Down at the paddle tennis courts, I ask
Agéd friends “Do you guys ever have fun?”
“Absolutely!” Sometimes a simple cask
Of beer will do the trick, an iced spiced bun
Adorning coffee, hot and fresh—sometimes
A movie, hockey game, exotic trip
To distant, unimagined tropic climes.
Their glories testify that I’ve been gypped!
I’d rather have a root canal than board
A plane! And food, these days, tastes much like fur.
Night driving seems like falling on a sword,
And those pro games no longer swirl a stir.
The one thing that most carpés my diem?
The pleasure of each morning’s firm B.M.
(5/16/2}
In olden times
The agile sword
Won fields,
And thrones, and wealth.
Libertarians
(More civilized)
See markets
Spewing pelf.
Smarts, not strength,
Control the world—
“Kill regulation—
Foul, depraved!”
(Those masters suck
What we produce—
We’re, once again,
Enslaved.)
But times have changed,
Smarts must take heed,
Attend to need,
Wash away the mud—
Or desperation,
TNT,
Will draw the smart ones’
Blood.
It’s in the books
(Yeats knew it well)—
Jeroboam, Robespierre,
And Lenin found solutions.1
It’s just not smart
To suck us dry
And foment
Revolutions.
(5/10/12)
1William Butler Yeats theorized that history worked in 2000 year cycles (for every Christ, an anti-Christ waiting to be born). When King Solomon died, Prince Rehoboam went before Israel requesting that they accept his sovereignty over the United Monarchy of Judah and Israel. When Jeroboam complained that Solomon imposed unfair taxes on Israel, and asked for relief, Rehoboam threatened to increase their burden. His intransigence resulted in a civil war that destroyed the United Monarchy. Robespierre was an influential figure in the French revolution. You all know who Lenin was. Damn! It can’t be right when the footnote’s longer than the poem.
Face it! Seasons dominate our taut lives,
Though most reflect the planet’s curious tilt.
Twenty-three point four five degrees contrive
The equinox, the solstices—the gilt
Festooning Christmas, Easter—holidays
Galore—those landmark seasons of each year.
Our merchants’ joy, our families’ hoorays–
Those days off work, weekends of boozy cheer.
But ev’ry bright is shadowed by the dark.
Our bleakest season, like a threat’ning ax,
Extends three months (or more!) a rav’ning shark—
The season when we calculate our tax!
That maze of rules, the danger of rebuke—
Nauseating, enough to make you puke!
(4/28/12)
I couldn’t find the cat.
I opened ev’ry door.
He didn’t come to eat
My heart grew sore.
Perhaps he went outside,
Was smashed to gore.
Then, mystically, he reappeared
To be adored.
(4/22/12)
What is it that a poem’s supposed to do?
More, surely, than display the poet’s wit,
Project the pain of poets’ pious rue,
Or plump the bulky texts for English lit.

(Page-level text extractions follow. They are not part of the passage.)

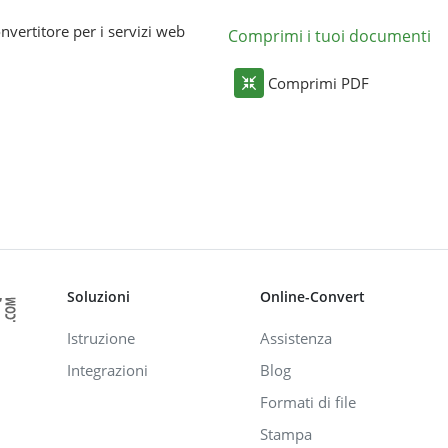
nvertitore per i servizi web
Comprimi i tuoi documenti
Comprimi PDF
Soluzioni
Online-Convert
Istruzione
Assistenza
Integrazioni
Blog
Formati di file
Stampa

Those quirky forms—sestinas, villanelles—
Hurl hefty gauntlets. challenge brain lobe cells.
Pantoums and tankas, tercets and rondels,
Engirdled verse, slim, trim, sexy as hell!
But formal traits—the rhyme and style and beat,
The images, and metaphors, and shtick—
Are, finally, an uncooked meal, raw meat,
Poets’ pride displayed—plain narcissistic.
I’ll tell you what a poem’s supposed to do;
Dredge out our muddled minds, focus blurred view.
Poems shape our mist, mould spirit into fact—
Exploding stars that change the way we act.
(4/21/12)
Apologies to Shakespeare and Burns
“Love” (“Lust” really) and “Death,” we’re often told,
Infuse the bulk of all poetic art.
I’ve loved a lot while tumbling toward the cold
Dark consequence of Death’s sharp toxic dart.
So listen up! Comparisons enthrall—
She’s better than a summer’s day, a rose—
And age—like leafless boughs, emitting gall—
Might catch your kin’s attention I suppose.
Still, dammit, poets tend to miss the point—
A life goes way beyond hormonal flares,
And passings we so fervently anoint.
Lost love, decrepit age inflame despair;
But hunger, shelter, warmth’s what life’s about,
While billions suffer lives all hollowed out.